Virtual On line
June 22, 2020
June 22, 2020
June 26, 2021
Energy Conversion and Conservation
12
10.18260/1-2--34711
https://peer.asee.org/34711
652
Dr. John R. Reisel is a Professor of Mechanical Engineering at the University of Wisconsin-Milwaukee (UWM). In addition to research into engineering education, his efforts focus on combustion and energy utilization. Dr. Reisel also is the Coordinator of the UWM Faculty Mentoring Program. Dr. Reisel was a 2005 recipient of the UWM Distinguished Undergraduate Teaching Award, a 2000 recipient of the UWM College of Engineering and Applied Science Outstanding Teaching Award, and a 1998 recipient of the SAE Ralph R. Teetor Educational Award. Dr. Reisel received his B.M.E. degree from Villanova University in 1989, his M.S. degree in mechanical engineering from Purdue University in 1991, and his Ph.D. in mechanical engineering from Purdue University in 1994.

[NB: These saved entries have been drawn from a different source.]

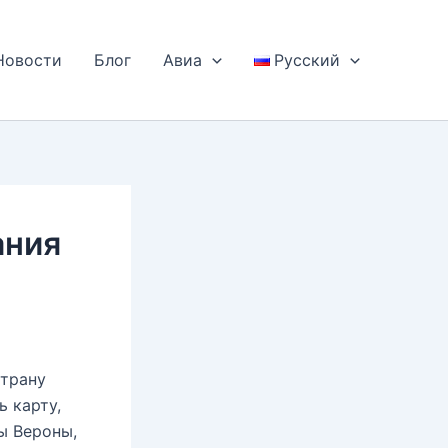
Новости
Блог
Авиа
Русский
ания
страну
 карту,
ы Вероны,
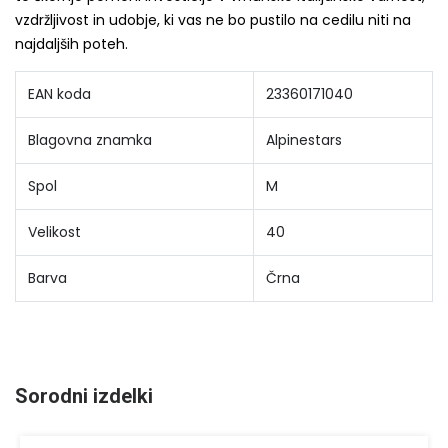
vzdržljivost in udobje, ki vas ne bo pustilo na cedilu niti na
najdaljših poteh.
EAN koda
23360171040
Blagovna znamka
Alpinestars
Spol
M
Velikost
40
Barva
Črna
Sorodni izdelki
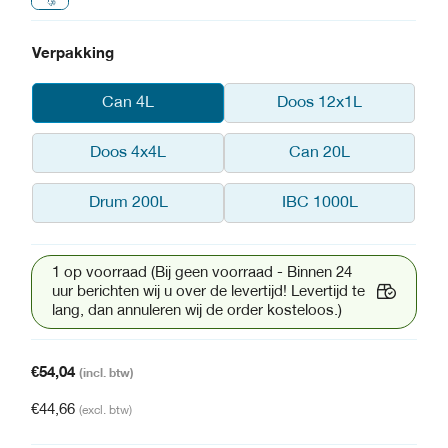
Verpakking
Can 4L
Doos 12x1L
Doos 4x4L
Can 20L
Drum 200L
IBC 1000L
1 op voorraad (Bij geen voorraad - Binnen 24
uur berichten wij u over de levertijd! Levertijd te
lang, dan annuleren wij de order kosteloos.)
€
54,04
(incl. btw)
€
44,66
(excl. btw)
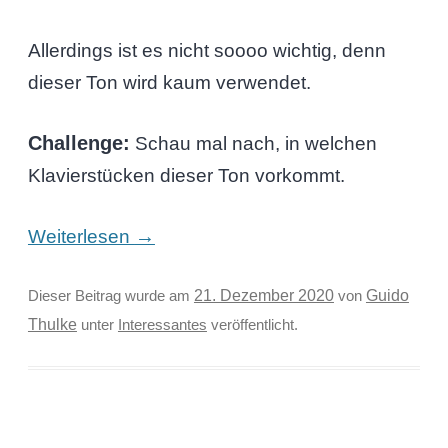
Allerdings ist es nicht soooo wichtig, denn
dieser Ton wird kaum verwendet.
Challenge:
Schau mal nach, in welchen
Klavierstücken dieser Ton vorkommt.
→
Weiterlesen
Guido
Dieser Beitrag wurde am
21. Dezember 2020
von
Thulke
unter
Interessantes
veröffentlicht.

Most engineering students need to solve problems in order to master the content of an engineering course. To facilitate this, it is common for instructors to assign homework problems that should help the students understand the course material. To encourage students to complete the work, many instructors allocate a portion of the course grade to homework. One difficulty with this approach is that the instructor does not know if the student is doing the homework, or if the student is copying another’s solution (including from solution manuals) and submitting that work as his/her own. Another difficulty is that the grading of homework sets in a large class can become quite burdensome on the instructor depending on if help is available in the form of a grader. One approach that has been used to address these difficulties is to assign suggested homework problems, but then give the students short quizzes on the homework material rather than grading the assigned problems. This approach has been adopted in a second-semester course in Thermodynamics taught by the author.
This course has been taught by the author nearly every semester for well over a decade, and the topical coverage in the course has remained fundamentally the same. Until the Fall 2015 semester, the homework performance of the students was assessed via grading the homework sets. Beginning in that semester, the assessment of the homework was done through short 10-minute quizzes on the assigned material on the date the homework was “due”. The impacts that this change had on the performance of the students on the class mid-term and final examinations will be described in this paper. As the format of the course remained otherwise the same, comparisons between many semesters of students using both methods allows for a reasonable analysis of the impacts of the homework assessment mechanism. As will be described in the paper, students tended to do worse with regards to the homework portion of the grade when the quizzes were used, but improvement was seen in the exam grades. Because the exam grades are a better representation of student mastery of the course material, the use of homework quizzes is seen as beneficial to the students in this course.
In addition, the paper will include a thorough description of the two methods of homework assessment, and an explanation of the similarity of the course in different semesters over the years. The paper will also provide suggestions as to why the quiz approach may improve student test performance.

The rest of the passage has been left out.